Mental Hell-th
So, we must pose the question of why the U.S. criminal justice system has become what state mental institutions of yore once were? Obviously, when the latter facilities were closed, the “slack” had to be picked up somewhere by someone. It had never dawned on the public, our state legislatures and federal government, and communities across the nation that many “criminal” offenders, who, in reality, were victims of unrecognized or perhaps even ignored acute and/or chronic mental illnesses, would repeatedly recycle through state prison or local jail systems, draining precious dollars from state and federal coffers already stretched thin. Police officers in communities across the nation had not been trained adequately to recognize mental illness, district courts had remained nearsighted and continued to sentence offenders with mental illnesses to jails instead of treatment services, mental health courts had not existed to date, government had failed its responsibility to help the weakest links in our population chain and those who could not help themselves, funding for mental health services had continued to remain scarce, and community corrections and mental health providers had failed to collaborate with one another. All that has changed now, as mental health services, even now in times of financial shortfalls, contribute to re-entry of offenders from prison back into the community, via a series of evidence-based practices and programs.

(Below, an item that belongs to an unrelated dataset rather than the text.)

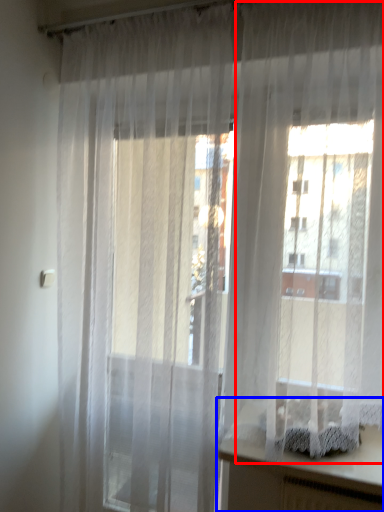 Question: Among these objects, which one is farthest to the camera, curtain (highlighted by a red box) or vanity (highlighted by a blue box)?

Choices:
 (A) curtain
 (B) vanity

Answer: (B) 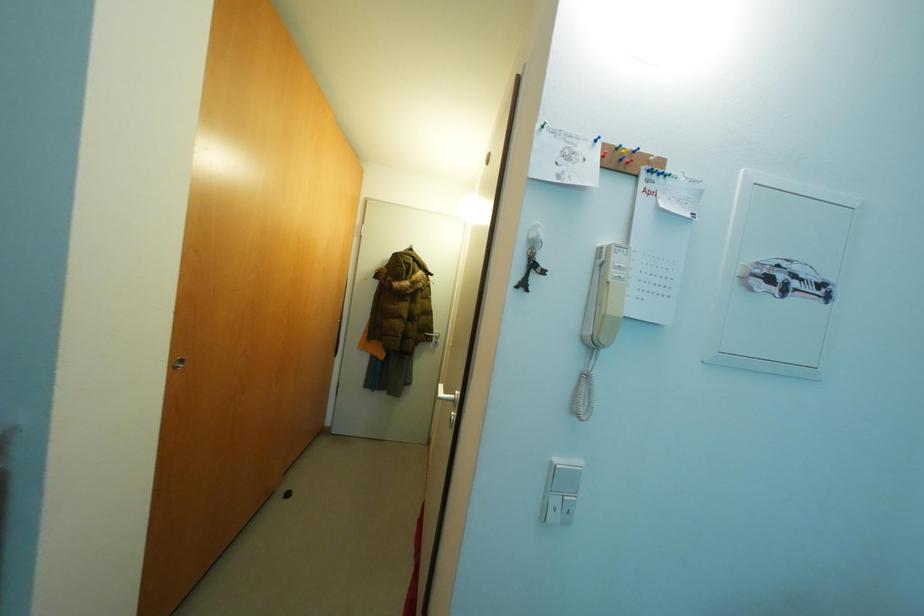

While criminal recidivism and repeat incarceration have been reduced and continue to show signs of slow, progressive decline, the picture is not completely rosy. Money, as always, is the name of the game, and, while treatment of mental disorders constitutes greater than 6 percent of all health care spending, public health care financing for treatment and prevention of mental illnesses and for housing, employment, and other community services available to ex-incarceration populations falls substantially short of the ideal, or even the minimally adequate.
As states like New Mexico and Oregon vie for new, innovative approaches to financing community and mental health services, such as mental health call centers, transitional housing of freed offenders until gainful employment can be found, law enforcement street supervision programs, and mental health services in the jails themselves, the gap between mental health services and the criminal justice system continues to widen, although to a lesser degree than in the past.
While the descent into “mental hell-th” has been temporarily halted for many misdiagnosed “criminals,” without further availability of state and federal funding to mental health treatment and rehabilitative services, a further fall from grace and transformation of the sick role into hardened criminality is envisioned.